Richard Quintin Twiss (24 August 1920 – 20 May 2005) was a British astronomer. He is known for his work on the Hanbury Brown and Twiss effect with Robert Hanbury Brown. It led to the development of the Hanbury Brown-Twiss intensity interferometer in the UK in 1954. Their work appeared to contradict the established beliefs about quantum interference, and he and Brown received the Eddington Medal of the Royal Astronomical Society for it in 1968.

==Life==
Richard Twiss was born in Simla in India but was educated in England. He read mathematics at Cambridge, completing the Mathematical Tripos with distinction, but his early contributions were to the theory of radar and basic electronics. His work in this area was
included in the famous "five foot shelf"—a series of reference books in electronic engineering compiled at MIT that was the circuit designer's bible in the 1950s. He was awarded a Doctor of Science degree by MIT in 1949.

Twiss went on to help construct the Narrabri Stellar Intensity Interferometer. Observations with the interferometer began in 1965. Measurements made between 1965 and 1974 were used to establish the temperature scale for stars hotter than the Sun and this scale is still in use.

The intensity interferometer has a very poor signal-to-noise ratio compared to the classical "Michelson" stellar interferometer.

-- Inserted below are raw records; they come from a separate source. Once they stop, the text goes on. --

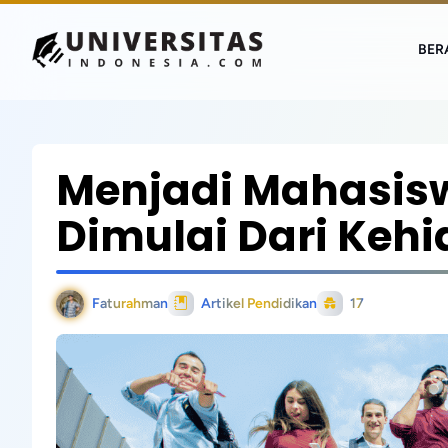
BER
Menjadi Mahasisw
Dimulai Dari Keh
Faturahman
Artikel Pendidikan
17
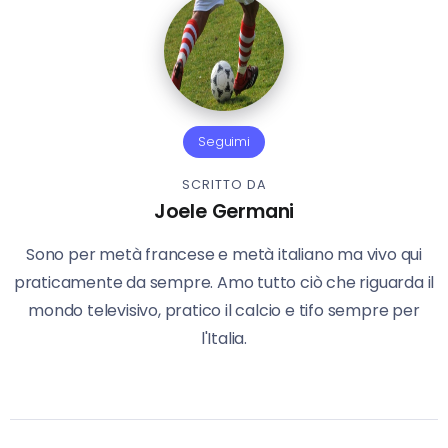
Seguimi
SCRITTO DA
Joele Germani
Sono per metà francese e metà italiano ma vivo qui
praticamente da sempre. Amo tutto ciò che riguarda il
mondo televisivo, pratico il calcio e tifo sempre per
l'Italia.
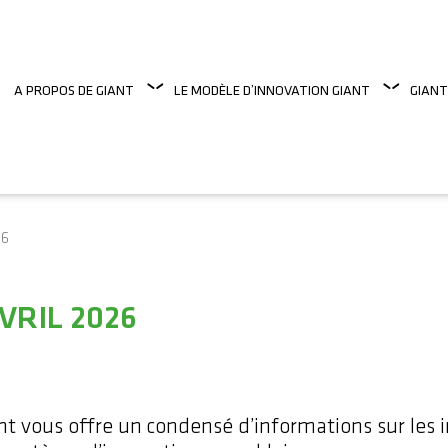
A PROPOS DE GIANT
LE MODÈLE D’INNOVATION GIANT
GIANT
26
VRIL 2026
 vous offre un condensé d’informations sur les ini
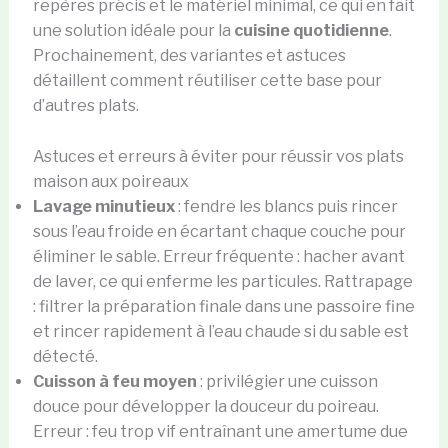
repères précis et le matériel minimal, ce qui en fait
une solution idéale pour la
cuisine quotidienne
.
Prochainement, des variantes et astuces
détaillent comment réutiliser cette base pour
d’autres plats.
Astuces et erreurs à éviter pour réussir vos plats
maison aux poireaux
Lavage minutieux
: fendre les blancs puis rincer
sous l’eau froide en écartant chaque couche pour
éliminer le sable. Erreur fréquente : hacher avant
de laver, ce qui enferme les particules. Rattrapage
: filtrer la préparation finale dans une passoire fine
et rincer rapidement à l’eau chaude si du sable est
détecté.
Cuisson à feu moyen
: privilégier une cuisson
douce pour développer la douceur du poireau.
Erreur : feu trop vif entraînant une amertume due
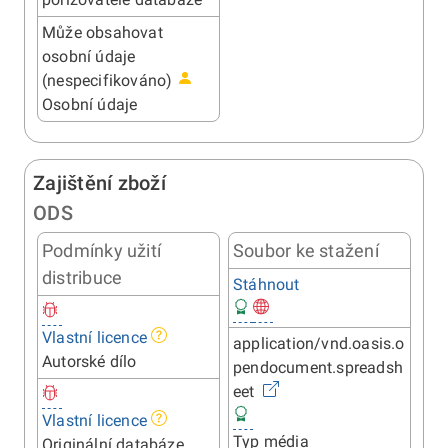
Může obsahovat
osobní údaje
(nespecifikováno)
Osobní údaje
Zajištění zboží
ODS
Podmínky užití
Soubor ke stažení
distribuce
Stáhnout
Vlastní licence
application/vnd.oasis.o
Autorské dílo
pendocument.spreadsh
eet
Vlastní licence
Typ média
Originální databáze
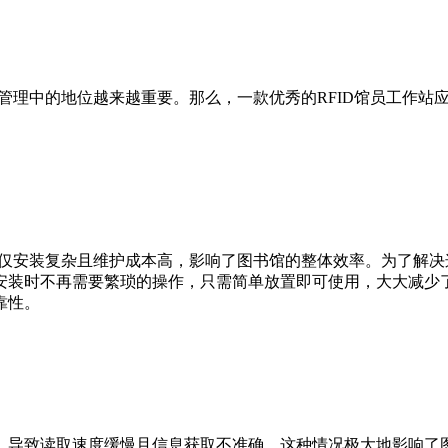
馆管理中的地位越来越重要。那么，一款优秀的RFID馆员工作站
不仅安装复杂且维护成本高，影响了图书馆的整体效率。为了解决
安装时不再需要繁琐的操作，只需简单放置即可使用，大大减少
靠性。
导致读取速度缓慢且信息获取不准确。这种情况极大地影响了图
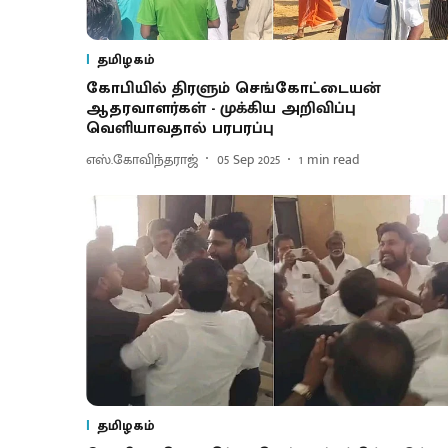
தமிழகம்
கோபியில் திரளும் செங்கோட்டையன்
ஆதரவாளர்கள் - முக்கிய அறிவிப்பு
வெளியாவதால் பரபரப்பு
எஸ்.கோவிந்தராஜ்
05 Sep 2025
1
min read
தமிழகம்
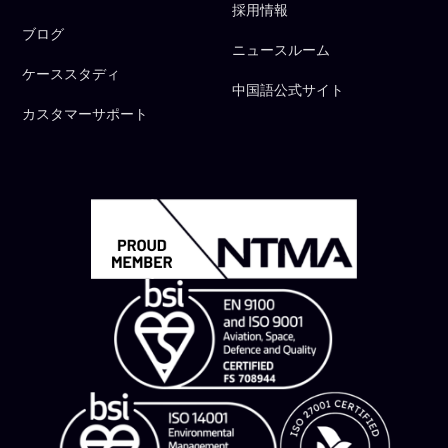
採用情報
ブログ
ニュースルーム
ケーススタディ
中国語公式サイト
カスタマーサポート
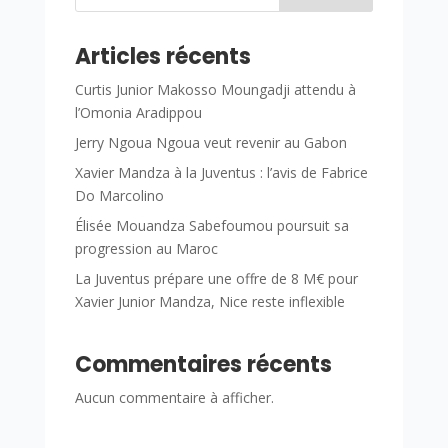
Articles récents
Curtis Junior Makosso Moungadji attendu à
l’Omonia Aradippou
Jerry Ngoua Ngoua veut revenir au Gabon
Xavier Mandza à la Juventus : l’avis de Fabrice
Do Marcolino
Élisée Mouandza Sabefoumou poursuit sa
progression au Maroc
La Juventus prépare une offre de 8 M€ pour
Xavier Junior Mandza, Nice reste inflexible
Commentaires récents
Aucun commentaire à afficher.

Twiss decided to pursue the Michelson alternative at the National Physical Laboratory at Teddington in the UK. John Davis worked with him for a short while on this project.

When the Royal Observatory, Edinburgh established its outstation at Monte Porzio Catone just south of Rome, Twiss decided to move his Michelson interferometer there. Not only was the weather more conducive to astronomy, the food and wine were much superior to what was available in Teddington!

Speckle interferometry was discovered during that period by Antoine Labeyrie. This stimulated a renewed interest around the world in interferometry. In particular, John Davis and Hanbury Brown became convinced that a Michelson interferometer would be cheaper to build and have superior performance to a new intensity interferometer.

In the mid-1970s Twiss's non-scientific interests gradually took over and he effectively retired from active involvement in science.

In the 1970s he made it clear that he regarded Australia as a colonial backwater. His reaction when told that William J. Tango was going to join Davis and Brown in Sydney was typical. "But William," he said, "they eat peas out of tins!"

In spite of that, a few years before his death Twiss visited Australia and fell in love with it. In 2004 he applied for permanent residence. He died on 20 May 2005.

He is mentioned in the book "Boffin : A Personal Story of the Early Days of Radar, Radio Astronomy and Quantum Optics" ISBN 0-7503-0130-9, by Hanbury Brown

He was awarded the Albert A. Michelson Medal of the Franklin Institute in 1982, jointly with Robert Hanbury Brown.

== Twiss Parameters ==

In accelerator physics, a method of describing the properties of a beam has become known as Twiss Parameters. While this is a reference to Richard Twiss, it is unclear (including to Twiss himself) how his name became associated with the formulation, as the parameters were developed by Ernest Courant and Hartland Snyder, and are more accurately referred to as the Courant–Snyder parameters.